Today, only 10 to 15 percent of US corporations have electronic records retention systems in place, according to Gartner. "In terms of a good electronic records systems, I would say it's closer to zero," said Debra Logan, an analyst at the consulting firm.

"There will be an increase in regulations," predicted Hugo Torres, IT director at Great Florida Bank. "We've gotten wind of it. We'll be more heavily regulated than before."

Until two years ago, Torres said, it was common for four bank examiners to audit Great Florida Bank annually. Last year, as the crisis grew, 12 examiners inspected its records. Torres said he's bracing for even more auditors in 2009, as state and federal agencies scour every commercial and consumer loan to make sure that the banks performed adequate due diligence to determine the borrowers' ability to pay.

Logan said that stronger retention systems will also help companies to better defend themselves against legal action by disgruntled customers or employees.

"The amount of litigation that's going to be generated out of this Wall Street meltdown is going to be unbelievable. The regulators will be asking the banks what happened," Logan said. Lawsuits stemming from problems at government-backed mortgage finance companies Freddie Mac and Fannie Mae "will result in systemic change," she added.

Bill Savarino, a partner at Washington-based law firm Cohen, Mohr LLP and an expert in e-mail retention and other regulatory issues, said he expects that Congress will overreact to the Wall Street crisis and enact new legislation.

"I don't know if it's necessary," he said. "If they enforce the stuff they've got, we should be fine."

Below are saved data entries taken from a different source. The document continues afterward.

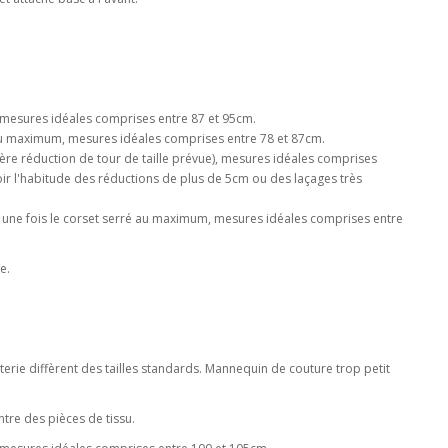
 mesures idéales comprises entre 87 et 95cm.
 au maximum, mesures idéales comprises entre 78 et 87cm.
gère réduction de tour de taille prévue), mesures idéales comprises
voir l'habitude des réductions de plus de 5cm ou des laçages très
m une fois le corset serré au maximum, mesures idéales comprises entre
e.
seterie diffèrent des tailles standards. Mannequin de couture trop petit
tre des pièces de tissu.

Savarino, who has been advising IT managers on data retention issues for the past seven years, said companies that are implementing retention systems today often do little more than keep data for 30, 60 or 90 days and then hit the delete button. In such cases, legacy documents are unavailable and it isn't possible to show trends over time, he noted.

"I do not subscribe to the 30-, 60-, 90-day policy. I think they are woefully inadequate, and I don't think they comply with most rules and regulations," Savarino said. "When regulators audit regularly and investigate regularly, that's when they're going to start discerning who's keeping e-mail and who's not. They just haven't been doing that on a regular basis."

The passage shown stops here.